Prof went to the vet with me on Thursday when we took him in for the initial visit, and I was so thankful that he was there. When the vet came back with the test results, I just shut down. I couldn't focus, I couldn't ask insightful scientific questions. I could just nod and say "uh-huh." Prof asked great questions, remembered what the vet said (I didn't), and helped me get over my initial shock.
My house has become a kitty infirmary. Arlo takes a variety of pills a day, and to add another sick cat to the load... well, it made me unhappy. And, diabetes hits pretty close to home. I know he's only a cat, but the whole thing is just so familiar. Cat diabetes is pretty much the same deal as human diabetes, and I know exactly what happens when a human has diabetes. Its not been that long since I haven't had to care for a diabetic human, now I have to care for a diabetic cat. Diet, exercise, glucose levels... its all there, just in a smaller, furrier package, with sharp nails.
I wanted to think about treatment for a while. Was I really ready to give insulin injections two times a day? EVERY DAY?
Selfishly, I immediately started thinking about what that means for us. Shots every 12 hours is no big deal monday through friday, but what about on the weekends? What about when we want to pick up and go to the beach, or go to Maine, or Europe? Throwing some food and water in a bowl and letting them go at it for 3 days isn't an option anymore. Especially with a diabetic around the house.

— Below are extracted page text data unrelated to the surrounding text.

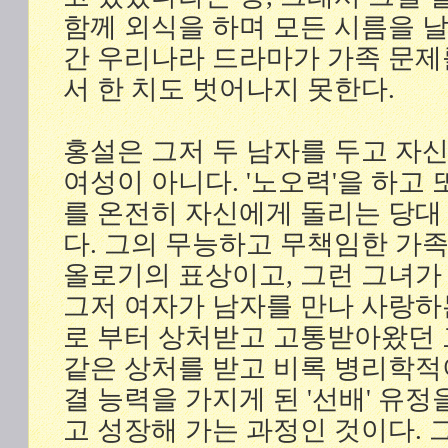
함께 외식을 하며 모든 시름을 
간 우리나라 드라마가 가족 문
서 한 치도 벗어나지 못한다.
홍설은 그저 두 남자를 두고 자
여성이 아니다. '노오력'을 하고 
를 온전히 자신에게 돌리는 당대
다. 그의 무능하고 무책임한 가족
올로기의 표상이고, 그런 그녀가
그저 여자가 남자를 만나 사랑하는
로 부터 상처받고 고통받아왔던 
같은 상처를 받고 비록 병리학적
결 능력을 가지게 된 '선배' 유
고 성장해 가는 과정인 것이다. 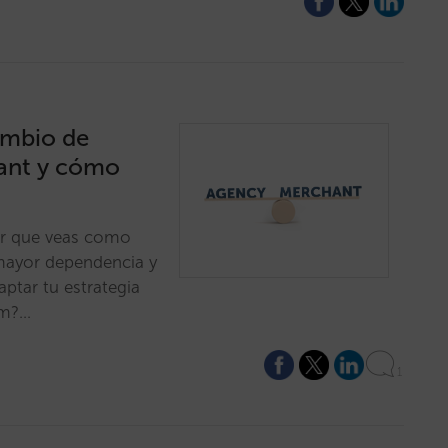
ambio de
ant y cómo
ir que veas como
mayor dependencia y
tar tu estrategia
om?…
1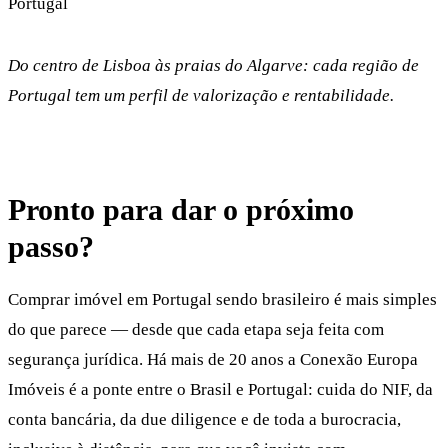
Do centro de Lisboa às praias do Algarve: cada região de
Portugal tem um perfil de valorização e rentabilidade.
Pronto para dar o próximo
passo?
Comprar imóvel em Portugal sendo brasileiro é mais simples
do que parece — desde que cada etapa seja feita com
segurança jurídica. Há mais de 20 anos a Conexão Europa
Imóveis é a ponte entre o Brasil e Portugal: cuida do NIF, da
conta bancária, da due diligence e de toda a burocracia,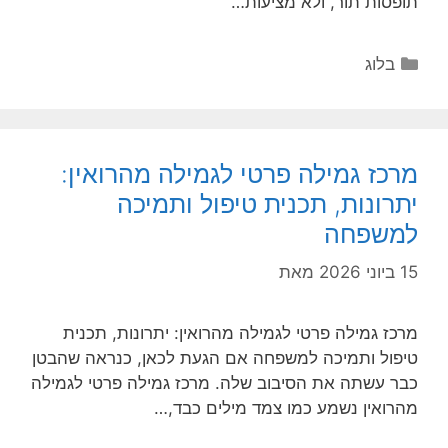
תופסות תור, ולא מציעות…
קטגוריות
בלוג
מרכז גמילה פרטי לגמילה מהרואין:
יתרונות, תכנית טיפול ותמיכה
למשפחה
15 ביוני 2026
מאת
מרכז גמילה פרטי לגמילה מהרואין: יתרונות, תכנית
טיפול ותמיכה למשפחה אם הגעת לכאן, כנראה שהבטן
כבר עשתה את הסיבוב שלה. מרכז גמילה פרטי לגמילה
מהרואין נשמע כמו צמד מילים כבד,…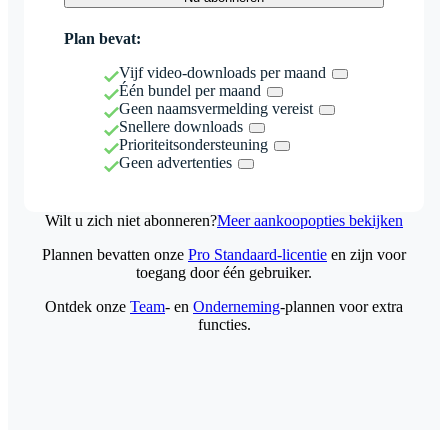
Plan bevat:
Vijf video-downloads per maand
Één bundel per maand
Geen naamsvermelding vereist
Snellere downloads
Prioriteitsondersteuning
Geen advertenties
Wilt u zich niet abonneren?
Meer aankoopopties bekijken
Plannen bevatten onze
Pro Standaard-licentie
en zijn voor
toegang door één gebruiker.
Ontdek onze
Team
- en
Onderneming
-plannen voor extra
functies.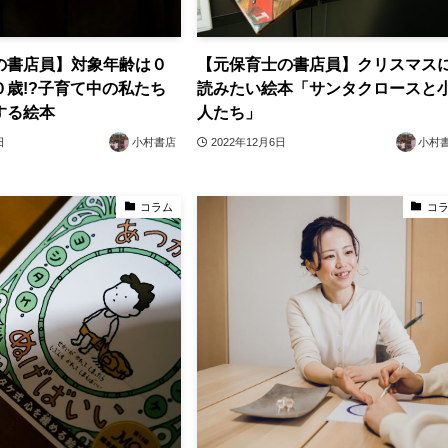
の書店員】対象年齢は０
【元保育士の書店員】クリスマス
０歳!?子育て中の私たち
読みたい絵本「サンタクロースと
する絵本
人たち」
日
小村書店
2022年12月6日
小村
コラム
コ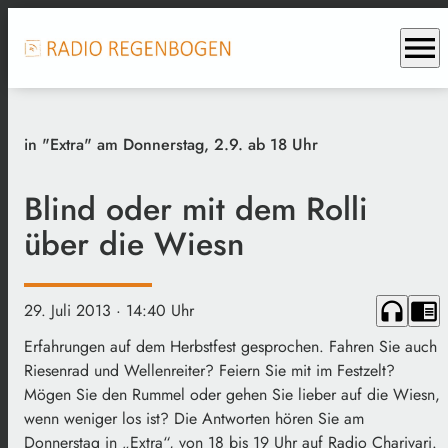
menu
in "Extra" am Donnerstag, 2.9. ab 18 Uhr
Blind oder mit dem Rolli
über die Wiesn
headphones
chrome_reader_mode
29. Juli 2013
· 14:40 Uhr
Erfahrungen auf dem Herbstfest gesprochen. Fahren Sie auch
Riesenrad und Wellenreiter? Feiern Sie mit im Festzelt?
Mögen Sie den Rummel oder gehen Sie lieber auf die Wiesn,
wenn weniger los ist? Die Antworten hören Sie am
Donnerstag in „Extra“, von 18 bis 19 Uhr auf Radio Charivari.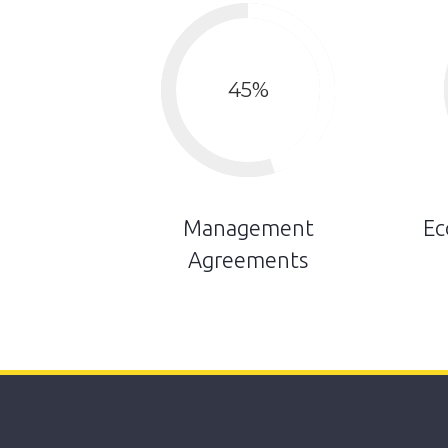
45
%
Management
Ec
Agreements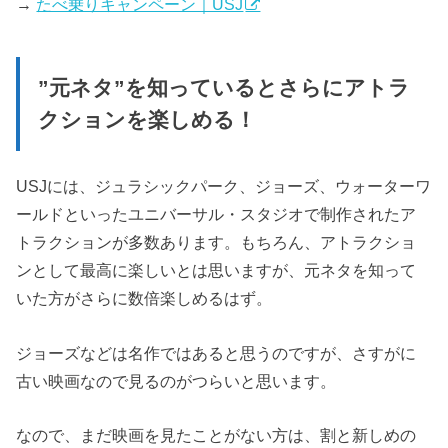
→
たべ乗りキャンペーン｜USJ
”元ネタ”を知っているとさらにアトラ
クションを楽しめる！
USJには、ジュラシックパーク、ジョーズ、ウォーターワ
ールドといったユニバーサル・スタジオで制作されたア
トラクションが多数あります。もちろん、アトラクショ
ンとして最高に楽しいとは思いますが、元ネタを知って
いた方がさらに数倍楽しめるはず。
ジョーズなどは名作ではあると思うのですが、さすがに
古い映画なので見るのがつらいと思います。
なので、まだ映画を見たことがない方は、割と新しめの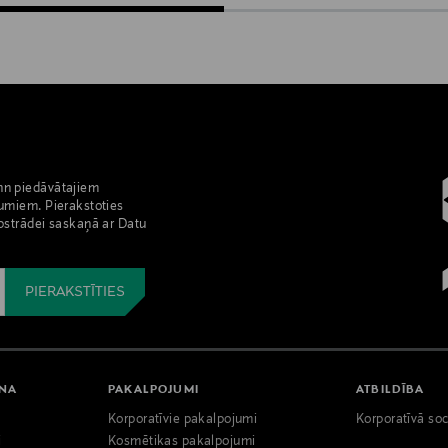
nn piedāvātajiem
umiem. Pierakstoties
pstrādei saskaņā ar Datu
ANA
PAKALPOJUMI
ATBILDĪBA
Korporatīvie pakalpojumi
Korporatīvā soc
i
Kosmētikas pakalpojumi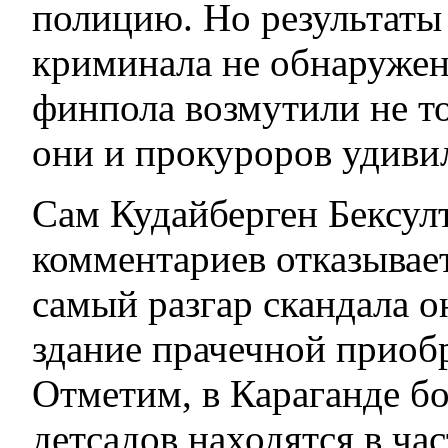
полицию. Но результаты 
криминала не обнаруже
финпола возмутили не то
они и прокуроров удиви
Сам Кудайберген Бексул
комментариев отказывает
самый разгар скандала о
здание прачечной приобр
Отметим, в Караганде бо
детсадов находятся в ча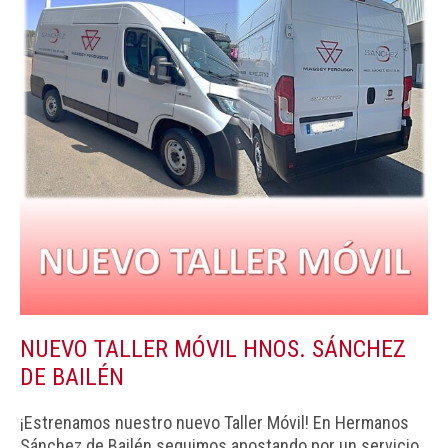
NUEVO TALLER MÓVIL HNOS. SÁNCHEZ
DE BAILÉN
¡Estrenamos nuestro nuevo Taller Móvil! En Hermanos
Sánchez de Bailén seguimos apostando por un servicio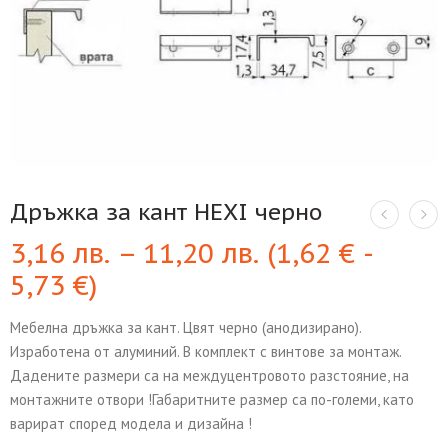
Дръжка за кант HEXI черно
3,16
лв.
–
11,20
лв.
(
1,62
€
-
5,73
€
)
Мебелна дръжка за кант. Цвят черно (анодизирано).
Изработена от алуминий. В комплект с винтове за монтаж.
Дадените размери са на междуцентровото разстояние, на
монтажните отвори !Габаритните размер са по-големи, като
варират според модела и дизайна !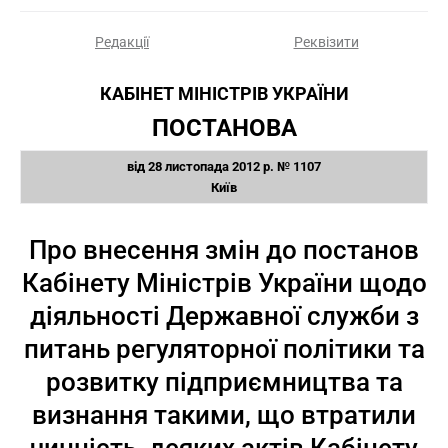
Редакції
Реквізити
КАБІНЕТ МІНІСТРІВ УКРАЇНИ
ПОСТАНОВА
від 28 листопада 2012 р. № 1107
Київ
Про внесення змін до постанов
Кабінету Міністрів України щодо
діяльності Державної служби з
питань регуляторної політики та
розвитку підприємництва та
визнання такими, що втратили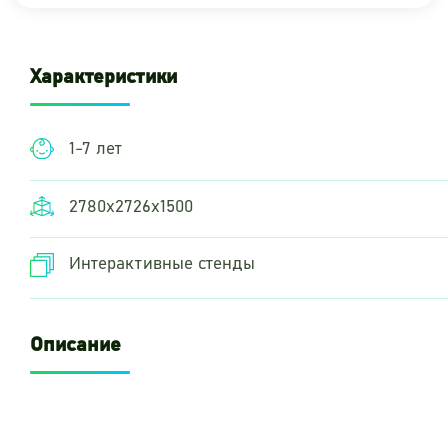
Характеристики
1-7 лет
2780х2726х1500
Интерактивные стенды
Описание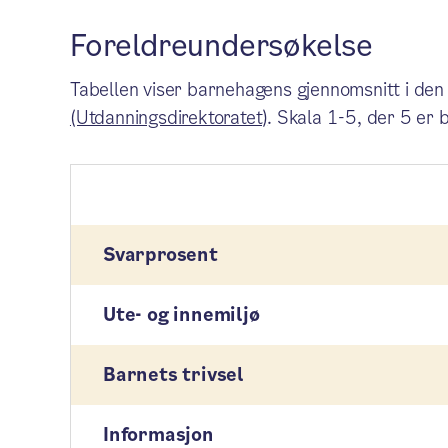
Foreldreundersøkelse
Tabellen viser barnehagens gjennomsnitt i den
(Utdanningsdirektoratet)
. Skala 1-5, der 5 er 
Svarprosent
Ute- og innemiljø
Barnets trivsel
Informasjon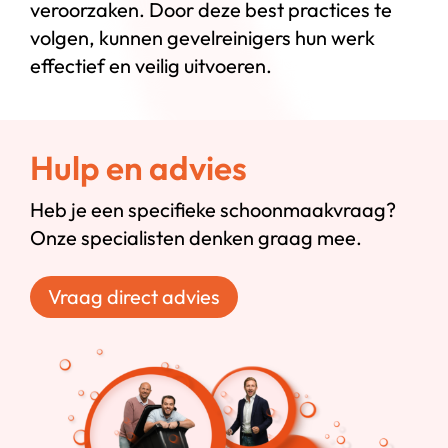
veroorzaken. Door deze best practices te
volgen, kunnen gevelreinigers hun werk
effectief en veilig uitvoeren.
Hulp en advies
Heb je een specifieke schoonmaakvraag?
Onze specialisten denken graag mee.
Vraag direct advies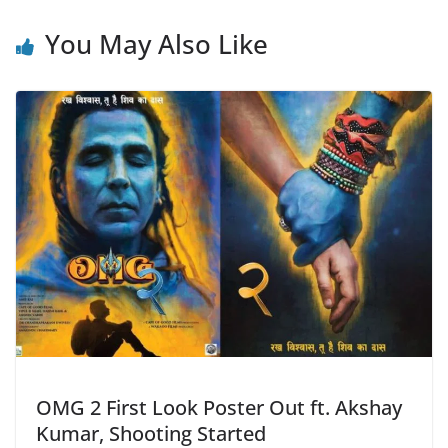
You May Also Like
OMG 2 First Look Poster Out ft. Akshay
Kumar, Shooting Started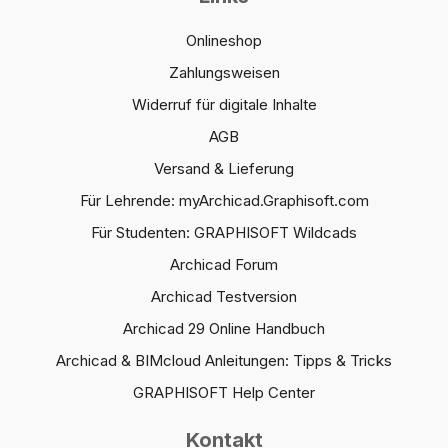
Onlineshop
Zahlungsweisen
Widerruf für digitale Inhalte
AGB
Versand & Lieferung
Für Lehrende: myArchicad.Graphisoft.com
Für Studenten: GRAPHISOFT Wildcads
Archicad Forum
Archicad Testversion
Archicad 29 Online Handbuch
Archicad & BIMcloud Anleitungen: Tipps & Tricks
GRAPHISOFT Help Center
Kontakt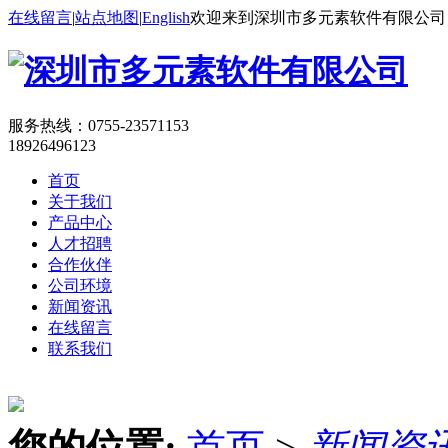
在线留言
|
站点地图
|
English
欢迎来到深圳市多元素软件有限公司
服务热线：
0755-23571153
18926496123
首页
关于我们
产品中心
人才招聘
合作伙伴
公司环境
新闻资讯
在线留言
联系我们
您的位置:
首页
>
新闻资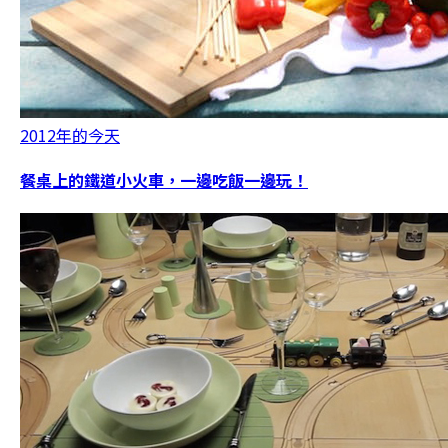
2012年的今天
餐桌上的鐵道小火車，一邊吃飯一邊玩！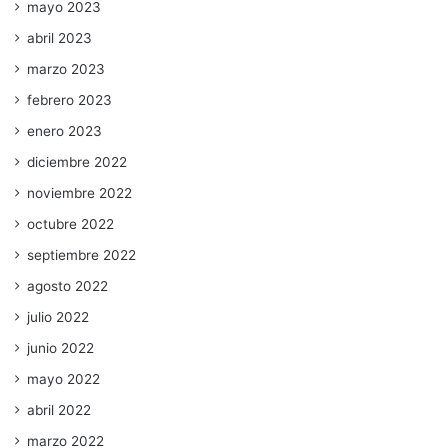
mayo 2023
abril 2023
marzo 2023
febrero 2023
enero 2023
diciembre 2022
noviembre 2022
octubre 2022
septiembre 2022
agosto 2022
julio 2022
junio 2022
mayo 2022
abril 2022
marzo 2022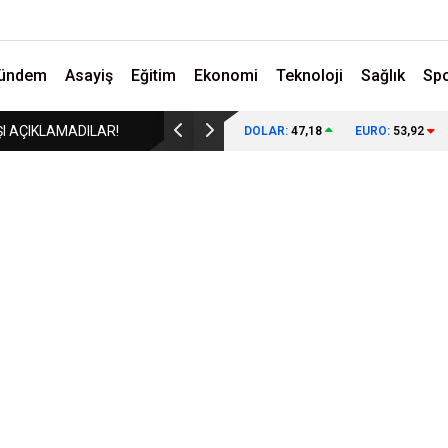
ündem
Asayiş
Eğitim
Ekonomi
Teknoloji
Sağlık
Sp
AÇIKLAMADILAR!
KARABÜK’TEKİ O FOTOĞRAFIN ANLAMI BUGÜN 
DOLAR:
47,18
EURO:
53,92
ANLAŞILIYOR!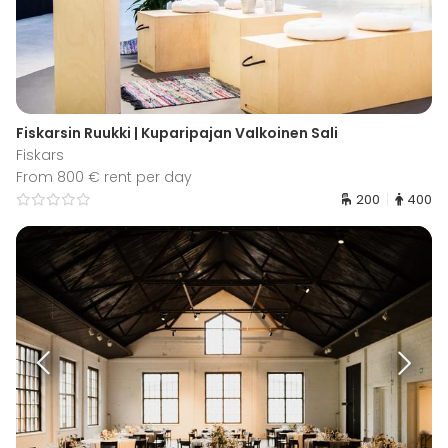
Fiskarsin Ruukki | Kuparipajan Valkoinen Sali
Fiskars
From 800 € rent per day
200
400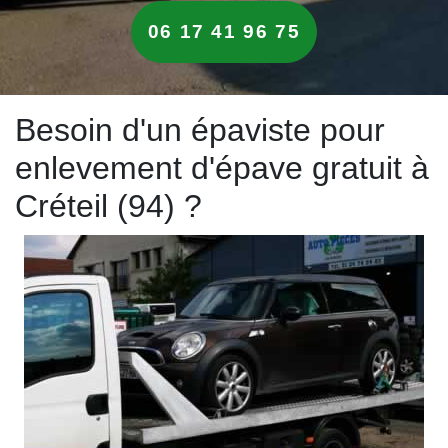
06 17 41 96 75
Besoin d'un épaviste pour
enlevement d'épave gratuit à
Créteil (94) ?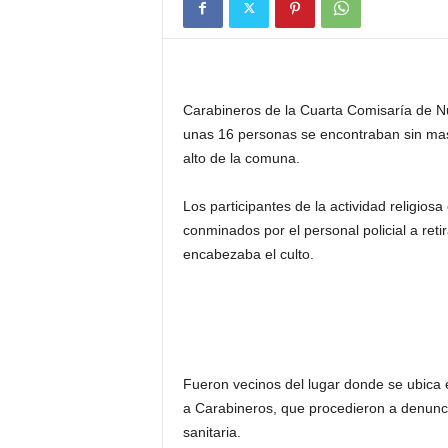
Carabineros de la Cuarta Comisaría de Nue
unas 16 personas se encontraban sin masca
alto de la comuna.
Los participantes de la actividad religio
conminados por el personal policial a reti
encabezaba el culto.
Fueron vecinos del lugar donde se ubica e
a Carabineros, que procedieron a denuncia
sanitaria.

And, I didn't want to burden Prof with cat care. Arlo and Leroy are my problem, not his. But, they are in the house with us, so its hard for it to not be his problem. He initiated the conversation; as I was struggling with what to do, he told me what he would do. Insulin injections. He said that the cats were his cats now too, and that he was there to help me. I couldn't ever have done this on my own, but together, we made the decision to give the insulin a try.
We started this weekend. The vet showed us how to do the shots, we bought our (very expensive) supplies and tried to figure out where in my tiny house we could put the sharps container. He's really taken the initiative, giving 3 of the 5 shots we've given so far.
Leroy hardly notices the shot; but it will be difficult to try to arrange our lives so that we can get the shots in him on a routine basis. I think I'm going to have to get out of bed earlier in the morning to make it happen. And I'm not getting enough sleep as it is.
I never thought I would go to such extreme measures to keep an animal alive. Particularly one that bites and scratches and chews up my important paperwork. But, he is occasionally cute. And he's got too much life in him to not give this a try. And I have Prof to help me. And I found a cat-sitter well versed in diabetic cats.
Its all just more proof that life never gets easier. The challenges just change.
Thank god I have a new strategy for getting rid of migraines. I have a feeling there are going to be a lot more of them coming up.